→ Task brief: Count up the lines below containing the word "assemblée", and give the result with no other words.

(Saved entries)
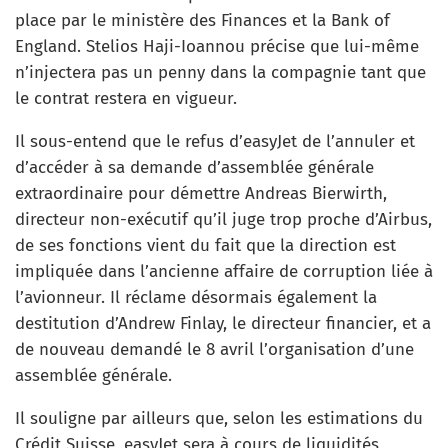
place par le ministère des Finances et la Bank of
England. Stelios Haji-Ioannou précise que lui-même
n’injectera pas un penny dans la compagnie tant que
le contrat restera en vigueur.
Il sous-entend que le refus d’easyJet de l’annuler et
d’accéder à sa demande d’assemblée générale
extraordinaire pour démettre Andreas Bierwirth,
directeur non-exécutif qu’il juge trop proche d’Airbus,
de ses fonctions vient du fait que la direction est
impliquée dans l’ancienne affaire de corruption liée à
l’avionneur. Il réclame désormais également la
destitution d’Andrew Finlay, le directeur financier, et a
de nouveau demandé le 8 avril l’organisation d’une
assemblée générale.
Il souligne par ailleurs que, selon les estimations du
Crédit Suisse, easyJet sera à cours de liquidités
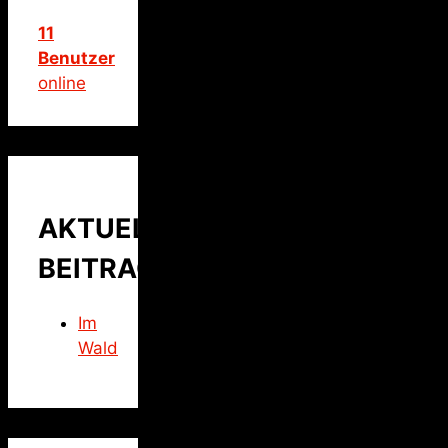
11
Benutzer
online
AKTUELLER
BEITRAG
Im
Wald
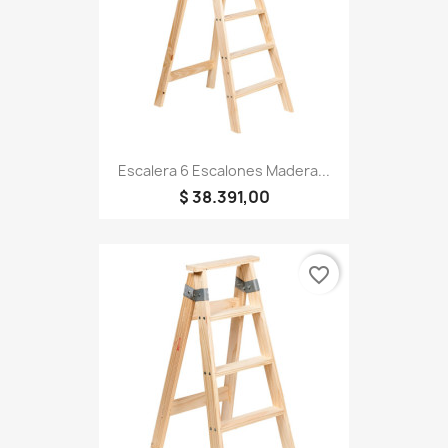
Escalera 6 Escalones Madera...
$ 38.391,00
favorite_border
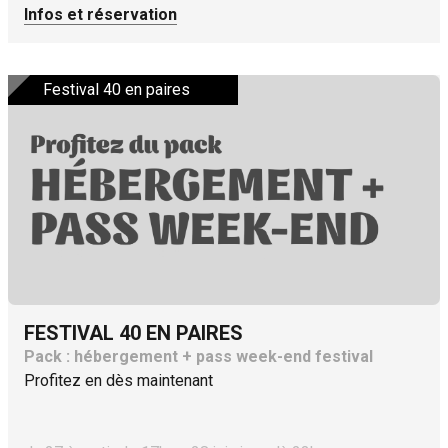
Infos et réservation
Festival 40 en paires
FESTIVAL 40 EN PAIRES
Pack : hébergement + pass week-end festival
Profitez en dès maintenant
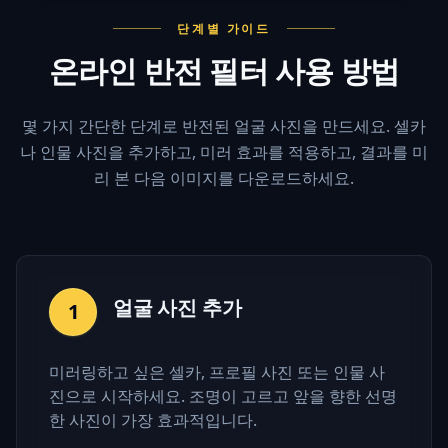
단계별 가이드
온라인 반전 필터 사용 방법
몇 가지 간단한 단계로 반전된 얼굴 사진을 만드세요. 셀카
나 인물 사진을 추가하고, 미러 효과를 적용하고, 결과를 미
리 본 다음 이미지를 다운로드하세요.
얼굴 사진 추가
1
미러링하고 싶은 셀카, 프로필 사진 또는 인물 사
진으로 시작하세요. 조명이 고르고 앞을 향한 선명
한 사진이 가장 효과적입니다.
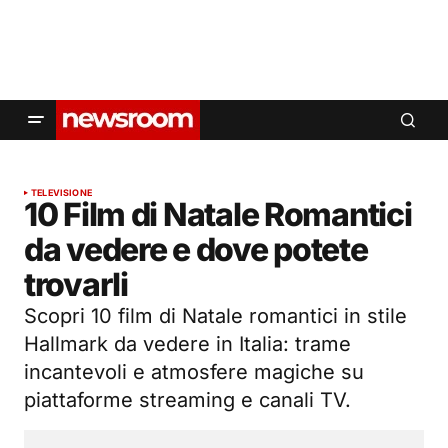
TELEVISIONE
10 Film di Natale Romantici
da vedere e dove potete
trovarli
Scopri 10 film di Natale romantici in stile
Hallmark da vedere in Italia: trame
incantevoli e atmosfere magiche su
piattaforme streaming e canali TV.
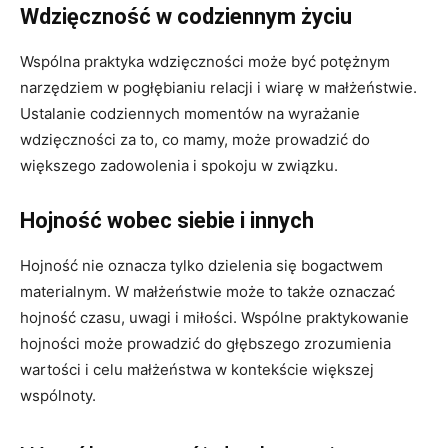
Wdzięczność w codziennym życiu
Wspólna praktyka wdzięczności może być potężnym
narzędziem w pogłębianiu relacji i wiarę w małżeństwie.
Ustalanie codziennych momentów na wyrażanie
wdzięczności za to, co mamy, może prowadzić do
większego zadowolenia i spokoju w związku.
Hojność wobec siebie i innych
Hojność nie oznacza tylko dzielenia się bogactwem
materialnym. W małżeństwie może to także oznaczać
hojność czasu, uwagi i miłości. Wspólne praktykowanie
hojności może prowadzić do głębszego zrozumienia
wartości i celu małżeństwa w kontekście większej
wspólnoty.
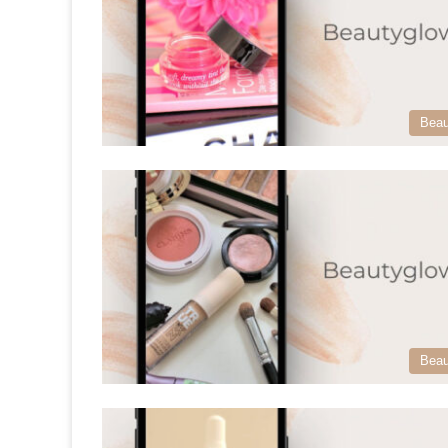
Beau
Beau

→ Exercise solution: 2